- 1School of Traditional Chinese Medicine, Capital Medical University, Beijing, China
- 2Laboratorio de Etnofarmacología, Facultad de Ciencias, Universidad Nacional Autónoma de México, Mexico City, Mexico
- 3Departamento de Ciencias del Ambiente, Facultad de Química y Biología, Universidad de Santiago de Chile, Santiago, Chile
- 4National Centre for Naturopathic Medicine, Southern Cross University, Lismore, NSW, Australia
- 5Chinese Medicine Research Center and College of Chinese Medicine, China Medical University, Taichung, Taiwan
- 6Research Group “Pharmacognosy and Phytotherapy”, UCL School of Pharmacy, University of London, London, United Kingdom
Editorial on the Research Topic
Ethnopharmacological Responses to the Coronavirus Disease 2019 Pandemic
1 Introduction
The pandemic of coronavirus disease 2019 (COVID-19), caused by severe acute respiratory syndrome coronavirus 2 (SARS-CoV-2) infection, has led to severe impact on health globally. There is no effective therapy for SARS-CoV-2 infection except the preventive effects of a vaccine. Several medicines (PF-07321332, EXO-CD24, BRII-196, and BRII-198 etc.) against SARS-CoV-2 infection are under development; but the clinical efficacy of these medicines has not been evaluated rigorously. The outputs and prices make them less accessible, especially in low-and middle-income countries (LMIC). The lack of effective medicines has led to the very high global demand for various forms of traditional medicines (TM) as a potential treatment option for COVID-19. Simultaneously, the use of herbal medicines and supplements (especially those with anti-infective and immunomodulatory effects as well as those used as a supportive therapy) has increased dramatically as a part of adjuvant therapy in economically developed countries, which is often not reported to health care professionals (Bhamra et al. 2021; Smith et al.). In many LMIC regions including in China, India, South Korea, Thailand, the Americas and Africa, TMs are accessible and widely used and numerous TM therapies have started to be investigated as potential treatments. Some of the claims made, however, are very high and seem implausible. We reiterate that these TM treatments should be seen as a part of a broader package of adjuvant and symptomatic treatments and that scientists have a specific responsibility to ascertain a balanced and critical assessment of the evidence as well as the gaps (Heinrich 2010).
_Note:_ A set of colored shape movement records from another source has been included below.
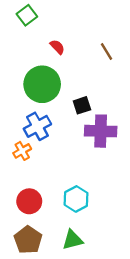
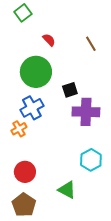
cyan hexagon: (76, 199) -> (91, 160), moved
green triangle: (73, 240) -> (67, 190), moved, turned 42

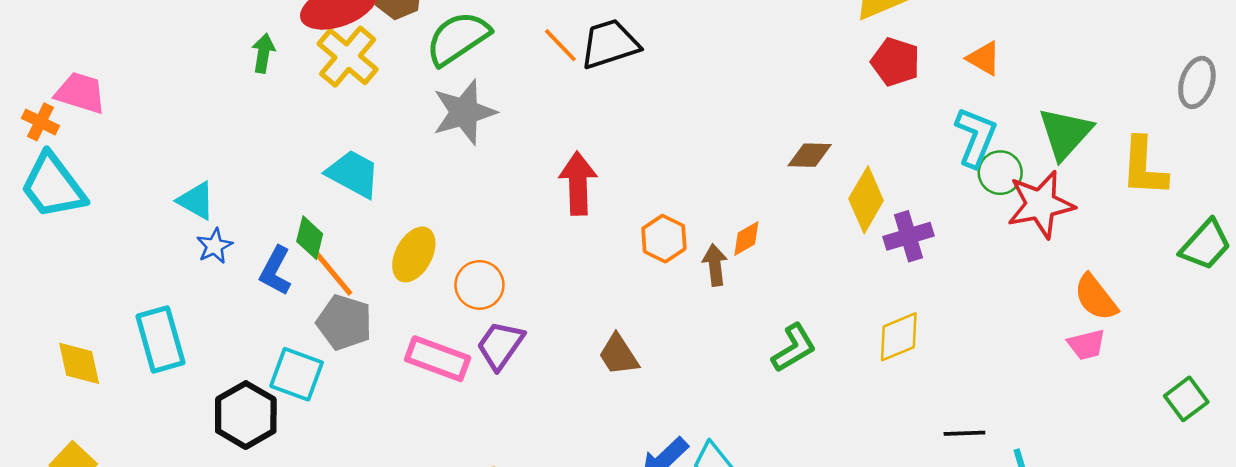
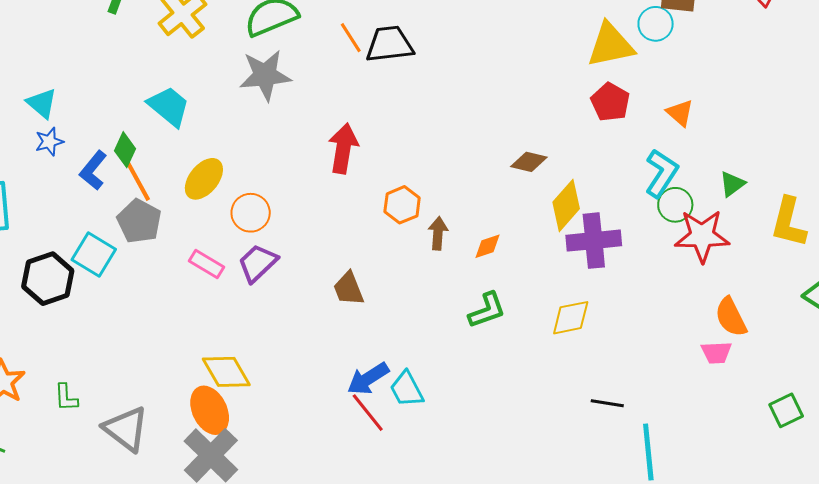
green triangle: (1065, 133) -> (732, 184), size x0.6
purple cross: (909, 236) -> (594, 241), size x1.4
orange diamond: (746, 239) -> (487, 246), moved
pink rectangle: (438, 359) -> (207, 264), size x0.7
For example, traditional African medicine (TAM), traditional Chinese medicine (TCM), traditional Indian medicine (TIM), and traditional Persian medicine (TPM) have shown unique potentials to be used generally as a therapy against COVID-19. This is linked to reported immunomodulatory, anti-inflammatory, antiviral, antioxidant, antihistamine, and bronchodilator effects (Bahramsoltani and Rahimi; Ahmad et al.; Attah et al.; Mosleh et al.; Saggam et al.). This widespread use and the existing preliminary evidence highlight the need of clinical evidence from rigorous randomized controlled trials (RCTs) and meta-analysis, as well as in vitro and in vivo studies to assess the efficacy and the mechanisms of TMs against COVID-19.
This research topic is a collection of 37 articles focusing on the adjuvant effects, pharmacological characteristics, efficacy and safety of TMs, and the potential mechanisms against COVID-19 of TM formulations, medicinal plants, and active components.
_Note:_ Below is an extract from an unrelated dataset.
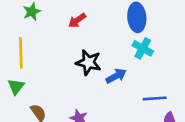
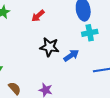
cyan cross: (143, 48) -> (90, 33), turned -35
2 Usage of TMs in the Treatment of COVID-19 and Related Symptoms
To get a view of the usage of TMs in the treatment of COVID-19, we searched PubMed to illustrate the proportion of different kinds of TMs with the time range from January 1, 2019 to August 12, 2021. In total, 231 studies of TMs on COVID-19 were retrieved. Among these studies, most abundant were studies on TCM (nearly 80%; 181/231); followed by studies which could not be classified into a specific geographical region or traditional medicine system (28 studies) (cf. also Brendler et al., 2021). The rest of the studies covered traditional medicine systems Ayurveda (Indian medicine), traditional, African, Unani, Kampo, and medicines from Bangladesh, Iran, Indonesia and Turkey (Figure 1A) (Ai et al., 2020; Ayatollahi et al., 2021; Benarba and Pandiella, 2020; Chen et al., 2021; Fakhri et al., 2021; Ge and He, 2020; Jha et al., 2021; Kim, 2021; Kalhori et al., 2021; Lem et al., 2021; Li et al., 2020; Lim et al., 2021; Liu et al., 2020; Luo et al., 2020; Majnooni et al., 2020; Ma et al., 2021; Mandal et al., 2021; Peter et al., 2021; Qiu et al., 2020; Remali and Aizat, 2021; Ren et al., 2021; Silveira et al., 2020; Spicer, 2021; Verma et al., 2020; Wu et al., 2020; Wu et al., 2021; Yang et al., 2020; Zhang et al., 2020; Zhou et al., 2020).
FIGURE 1. COVID-19 papers focusing on different local and traditional medical systems (TMs) (A) in PubMed. and (B) represented in this research topic.
This research topic includes research on TCM, herbal medicine generally, Ayurvedic medicine, African, and Iranian medical traditions (Figure 1B), with TCM studies accounting for nearly 50% (17/37).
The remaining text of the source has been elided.